📄 Idea Pitch – BECONEX Challenge

TUM Science Hackathon 2025

Teamname: Begoonex
Datum: 22. Juni 2025
Teammitglieder: Grazvy Kuras, Houssem Kotti, Baran Kilic, Martin Mirwald, Kenny Nguyen, Hannes Nguyen
GitHub: https://github.com/Grazvy/Beconex-Challange

🔍 Our Approach

Our system combines multiple robust metrics that provide insight into possible document splits, as well as page-level localisation of the object-related information within a batch.

Using these insights, we apply predicate logic to determine split points. The goal is to cover most document structures through logic and defined features.

However, since not every batch will offer sufficient information for complete rule-based splitting, we integrate a machine learning model that predicts the most likely remaining splits.

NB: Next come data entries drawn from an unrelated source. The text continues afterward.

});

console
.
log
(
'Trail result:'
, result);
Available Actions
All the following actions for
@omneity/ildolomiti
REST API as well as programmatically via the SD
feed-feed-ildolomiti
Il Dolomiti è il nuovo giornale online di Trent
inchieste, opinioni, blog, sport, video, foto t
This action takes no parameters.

If a split cannot be confidently made using logic, or the ML model fails to meet a defined confidence threshold, the system triggers a warning. In the manual review phase, ML predictions can be confirmed or corrected. Additionally, the system detects and highlights mistakes such as typos or missing objects/documents for manual assessment.

📍 Object Localisation

We apply both custom techniques and established methods like fuzzy search to identify the pages where object-related information originates.

📐 Metrics

We use several metrics that give structural insight into the document layout:

Page Description
Phrases like "Seite 1 von x" indicate the minimum page count a document might have.
AGB Detection
Terms and conditions (AGBs) are easy to detect and typically appear at the end of a document.
Identifier Distribution
If, for example, zip codes from different objects are found on adjacent pages, a split is likely required there.

→ We combine the results from object localisation and the metrics to reliably detect document boundaries using predicate logic.

🤖 Machine Learning

Where logical inference cannot be applied, we resort to machine learning.
We start with simple models like logistic regression, which offer confidence scores.

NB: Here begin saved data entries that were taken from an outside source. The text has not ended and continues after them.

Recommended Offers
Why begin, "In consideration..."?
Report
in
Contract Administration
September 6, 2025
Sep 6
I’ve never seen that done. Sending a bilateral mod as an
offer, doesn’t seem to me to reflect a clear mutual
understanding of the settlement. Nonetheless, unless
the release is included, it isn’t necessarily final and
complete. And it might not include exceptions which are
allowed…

These models aim to predict whether a page is likely a document header, based on features such as:

Presence of both sender and receiver addresses
Large or prominent font usage

✅ Advantage

Our system is logic-first and designed for explainability. Any machine learning model—including LLMs—can be integrated as a fallback.

By relying primarily on rule-based logic, and only falling back to ML/AI where logic fails, we minimize the potential for errors while maintaining flexibility.